To use the calculator, choose your units, then enter your waist circumference and height in the same unit. The calculator divides waist by height to produce your WHtR. It also shows a simple interpretation band and two practical reference points: a “keep waist under half your height” target (WHtR 0.50) and a higher-risk reference (WHtR 0.60). These extra outputs matter because most people are not trying to memorize ratios. They want a concrete waist number that matches their height and a clear sense of whether they are likely in a lower, moderate, or higher risk range.
What the results mean in practice is simple. A lower WHtR generally indicates less central fat for your height, while a higher WHtR suggests more. If your ratio is close to a threshold, a small change in waist measurement can move you into a different band. That is normal and is one reason you should measure consistently. This calculator is not a medical diagnosis, and it is not a body composition analysis. It is a quick screen for central size relative to height, intended mainly for adults. If you are assessing athletic performance, pregnancy-related changes, or childhood growth, this tool is the wrong fit and you should use a context-specific approach.
Assumptions and how to use this calculator
- Your waist and height are measured in the same unit (cm with cm, or inches with inches).
- Waist is measured at a consistent location each time (commonly around the midpoint between the lowest rib and the top of the hip bone, after a normal exhale).
- The interpretation bands are intended as a practical adult screening guide, not a diagnosis.
- Single measurements can be noisy; trends over time are more useful than one reading.
- This calculator does not adjust for pregnancy, childhood growth patterns, or specialized athletic body composition goals.
Common questions
What is a “good” waist-to-height ratio?
A commonly used practical rule is to keep waist circumference under half your height (WHtR below 0.50). This is not a guarantee of health, but it is an easy-to-remember screening threshold. If your result is below 0.50, you are generally in a lower central-size band for your height. If you are above 0.50, the main takeaway is that your waist is relatively large for your height, which is often used as a prompt to tighten diet, activity, sleep, and stress habits, or to speak to a clinician if other risk factors are present.

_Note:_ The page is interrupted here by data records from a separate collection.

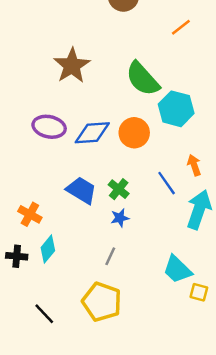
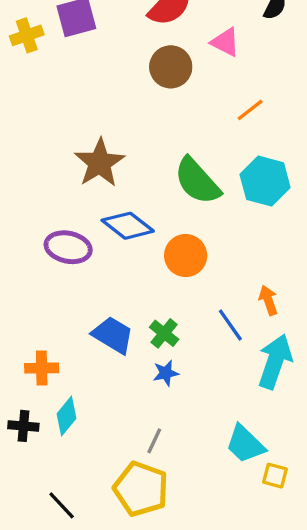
cyan hexagon: (176, 109) -> (265, 181), moved
blue diamond: (92, 133) -> (128, 226), moved, turned 42
orange cross: (30, 214) -> (42, 368), turned -30
gray line: (110, 256) -> (154, 441), moved

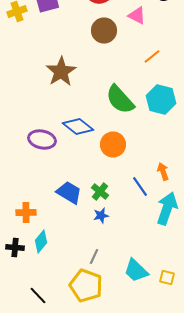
brown star: (100, 163) -> (61, 72), moved
cyan trapezoid: (245, 444) -> (136, 270), moved

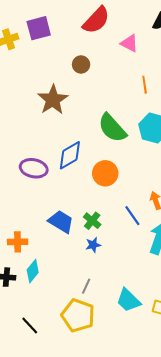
brown circle: (104, 30) -> (81, 64), moved, size x0.7
orange line: (152, 56) -> (145, 85), turned -60
blue diamond: (78, 126) -> (70, 155), turned -68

How do I measure my waist correctly?
Use a flexible tape measure and measure on bare skin or light clothing. Stand relaxed, breathe out normally, and do not pull the tape tight. Measure at the same spot each time. Many guides use the midpoint between the bottom of the rib cage and the top of the hip bone, but what matters most is consistency. If you measure at the narrowest point one day and at the navel the next, your WHtR will jump for reasons unrelated to real change.

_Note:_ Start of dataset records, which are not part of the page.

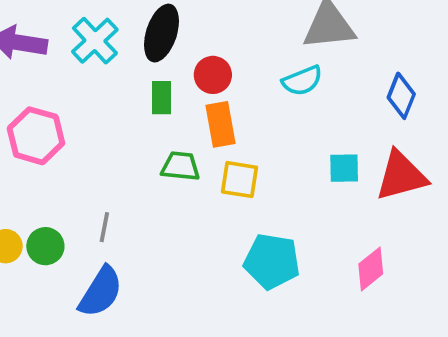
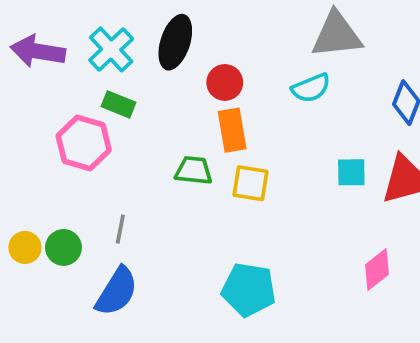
green rectangle: (161, 98) -> (118, 104), moved, turned -68
pink hexagon: (36, 136) -> (84, 143), moved
cyan pentagon: (272, 261) -> (249, 290), moved

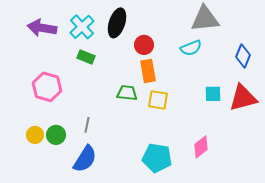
pink hexagon: (84, 143) -> (47, 87), moved
pink diamond: (377, 269) -> (201, 147), moved

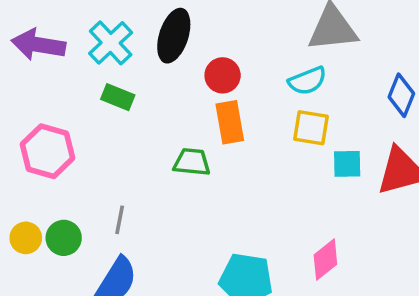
yellow square: (158, 100) -> (311, 128), moved

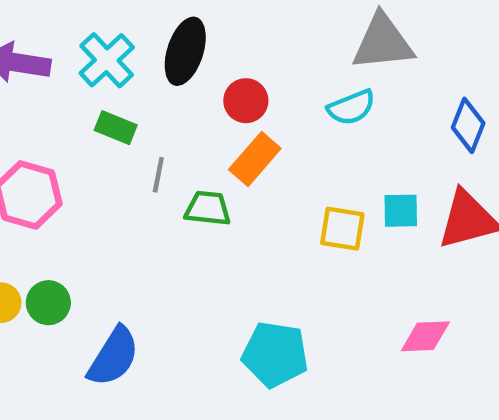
orange rectangle: (230, 122) -> (255, 159), turned 51
yellow square: (311, 128) -> (342, 229), moved
gray line: (120, 220) -> (158, 175), moved
pink diamond: (325, 260) -> (425, 336), moved, turned 36

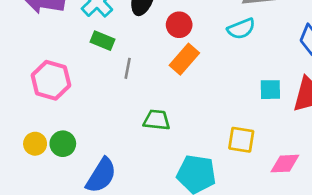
green trapezoid: (208, 208) -> (157, 120), moved
yellow square: (342, 229) -> (241, 140), moved

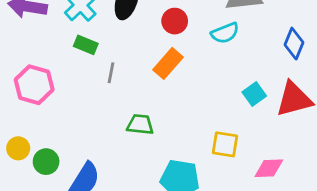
red circle: (179, 25) -> (175, 21), moved
cyan square: (270, 90) -> (254, 94), turned -35
green circle: (63, 144) -> (46, 162), moved

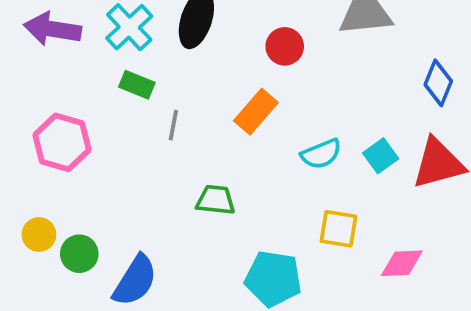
red circle: (175, 21) -> (285, 46), moved
cyan semicircle: (225, 33) -> (321, 154), moved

Does it matter if I use centimeters or inches?
No, as long as you use the same unit for both measurements. WHtR is a ratio, so the units cancel out. If you enter waist in inches and height in centimeters, the ratio becomes meaningless. This is why the calculator asks you to pick a unit system first. If you only know one of the measurements in a different unit, convert it before using the calculator or measure again using the same tape and unit system.

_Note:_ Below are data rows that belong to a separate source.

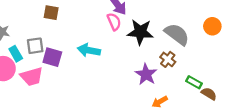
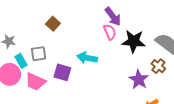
brown square: (51, 13) -> (53, 24), turned 32
purple square: (52, 57) -> (62, 72), moved
pink trapezoid: (32, 77) -> (35, 82), turned 40

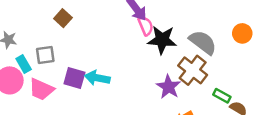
pink semicircle: (110, 32) -> (146, 26), moved
cyan arrow: (87, 58) -> (97, 78), moved
brown cross: (158, 66) -> (193, 70), size x1.6

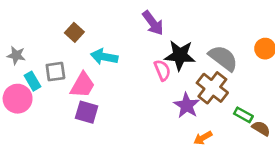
pink semicircle: (146, 26) -> (162, 70), moved
purple square: (74, 78) -> (87, 112), moved
cyan arrow: (97, 78) -> (104, 57), moved
pink trapezoid: (41, 89) -> (83, 85), moved, turned -84

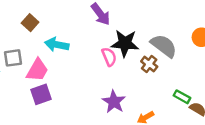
brown cross: (212, 88) -> (149, 64), moved, size x0.6
purple star: (187, 105) -> (114, 102), moved
purple square: (87, 112) -> (41, 94), turned -35

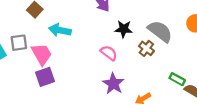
black star: (125, 43) -> (124, 29), size x0.7
pink semicircle: (109, 57) -> (109, 53), moved, turned -30
pink trapezoid: (37, 70) -> (42, 54), turned -60

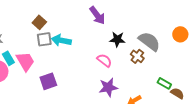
gray square: (19, 43) -> (44, 39), moved
pink trapezoid: (42, 54) -> (25, 61), moved
purple star: (113, 84) -> (108, 87), turned 30

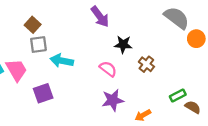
cyan arrow: (61, 40) -> (62, 61), moved
gray semicircle: (149, 41) -> (177, 18), moved
green rectangle: (164, 83) -> (178, 96), turned -56

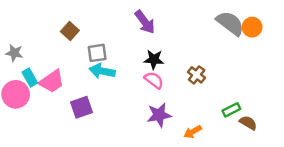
orange circle: (196, 39) -> (252, 27), moved
gray square: (38, 44) -> (97, 53), moved
black star: (123, 44) -> (154, 59), moved
pink trapezoid: (16, 70) -> (52, 81), turned 85

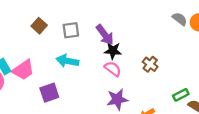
purple arrow: (145, 22) -> (105, 35), moved
gray semicircle: (230, 23) -> (180, 19), size x0.6
gray square: (97, 53) -> (71, 30), moved

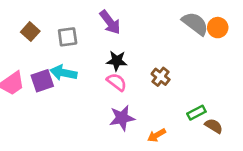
gray semicircle: (180, 19) -> (195, 24), size x1.5
purple arrow: (105, 35) -> (110, 22), moved
purple square: (49, 93) -> (42, 81), moved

My WHtR is close to a cutoff. What should I do?
If you are very close to a threshold, treat the result as a range rather than a precise label. Small changes in how tightly the tape is held, whether you measured after a meal, and normal day-to-day variation can move your reading. Re-measure a few times across a week under similar conditions and use the average. If your average sits above 0.50, the most useful output is the target waist value shown by the calculator. It translates the ratio into a concrete number you can track over time.
Is this better than BMI?
They answer different questions. BMI is weight relative to height and does not say where fat is stored. WHtR focuses on waist relative to height, which many people use as a quicker screen for central fat. If you only want one simple number tied to abdominal size, WHtR is often more actionable because you can measure waist directly and set a clear target. If you are using metrics for medical decision-making, it is better to look at multiple measures and your broader health context rather than relying on any single ratio.